A novelistic montage of kaleidoscopic imagery and Bowie's masterpeice. - By: Mr. Philip Baird, 07 Jul 2008
Although 'Hunky Dory' has always just shaded this as my favourite Bowie album, listening to 'Aladdin Sane' again thirty-five years later, I'm convinced beyond reasonable doubt that this is his masterpiece. It almost doesn't quite hang together as an album but by its sheer brilliance & breadth it just does. Your other reviewers are very perceptive & there have been some very informed comments, recognising the qualities that seem to grow with every listen, however many times you hear it. It is as rewarding as a great novel with it's multitude of references, & echoes of other times & places from thirties Berlin to the golden age of Hollywood, as well as to the contemporary street hassle of seventies America. Each song triggers your imagination & seems to resonate beyond itself into a greater mindscape. Bowie's singing is incredible, & the band, arrangements & production are as good as it's ever going to get. Special mention of course must go to the inspired guitar playing of Ronson (it's a guitar masterclass) & the brilliant addition of Mike Garson that takes the album into the stratosphere - where did Bowie get him from ? Nobody else could pull an ace out of the pack the way Bowie did with Garson.

Opening with the pounding 'Watch That Man' (what a title & what an introduction!), the album never lets go, & not even the Stones at their very best could match the power of this opening track. From that to the decadent lounge jazz of the title track, alll swirling piano chords & lost romanticism suddenly intercut with Garson's superb free-jazz solo that takes the song to another level altogether. 'Drive in Saturday' is a paean to the old movies that Bowie so loves & is packed with fabulous imagery. 'Panic in Detroit' is pure Stones again but Mick & Keith never "jumped the silent cars that slept at traffic lights". 'Time' melds the 'Threepenny Opera' with one of Bowie's most affecting show stoppers that kicks anything by Andrew Lloyd Webber into the front row of the balcony. 'The Prettiest Star' is the album's 'Kooks' & could so easily have come from 'Hunky Dory'. Over a simple blues riff, 'The Jean Genie' is Bowie's 'Walk on the Wild Side' & must have given Lou a broad smile (no mean achievement in itself).
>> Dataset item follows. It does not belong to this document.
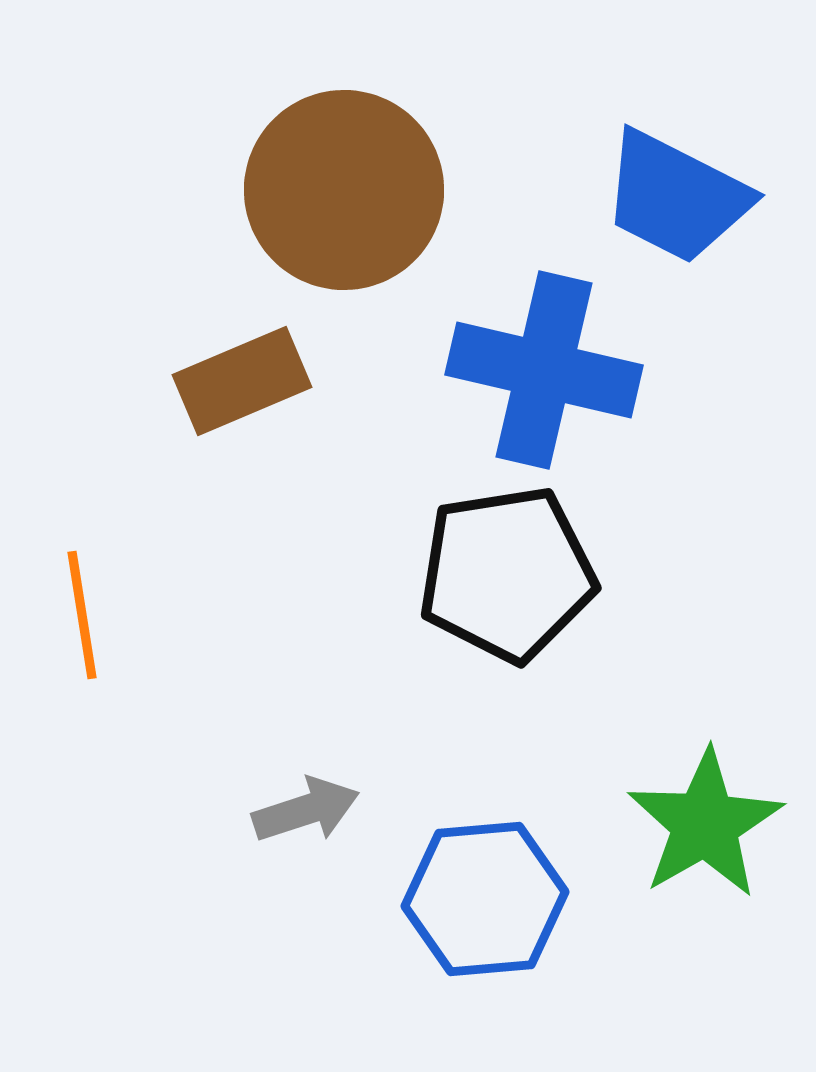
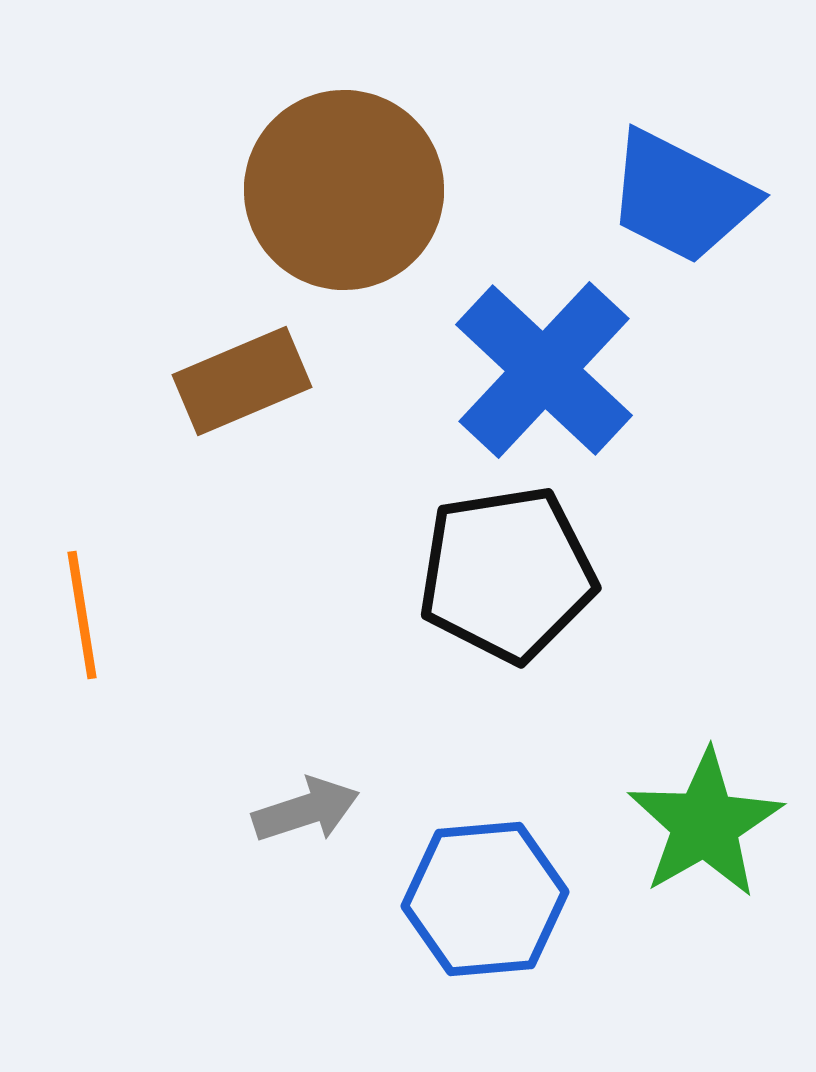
blue trapezoid: moved 5 px right
blue cross: rotated 30 degrees clockwise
As other reviewers have already said, 'Lady Grinning Soul' is perhaps Dave's finest moment - ice cold beauty with Ronno & Garson sharing equal honours - a stunning finale. You can probably tell I like it.
a crashcourse for the ravers - By: MadMan Man, 17 Feb 2008
Has Richard "Rich" Nobody actuallly ever listened to this? Please excuse me, i'm feeling reallly quite indignant at his review. "Let's spend the night together. No thanks" I regard that track almost as musical perfection borne out of the (deliberate!) chaos of its opening, & reckon the Stones must have been staggered as well.

Watch that Man has always been a favourite, & check out Aladin Sane's exquisite piano(!!) join with the next bit.......

For some balance, i was never too keen on Panic in Detroit or Cracked Actor, & have always been embarrassed by THAT line in 'Time' (made-up for by Bowie's breath-taking vocal), but this was the first DB album i bought way back as a teenager (after being stunned by the single, Drive-in Saturday), went on to buy Hunky Dory and, of course, many more.

Did this album change my life? Yes....... & one day in the long & distant future a lot of Bowie's lyrics & music will still be ahead of their time.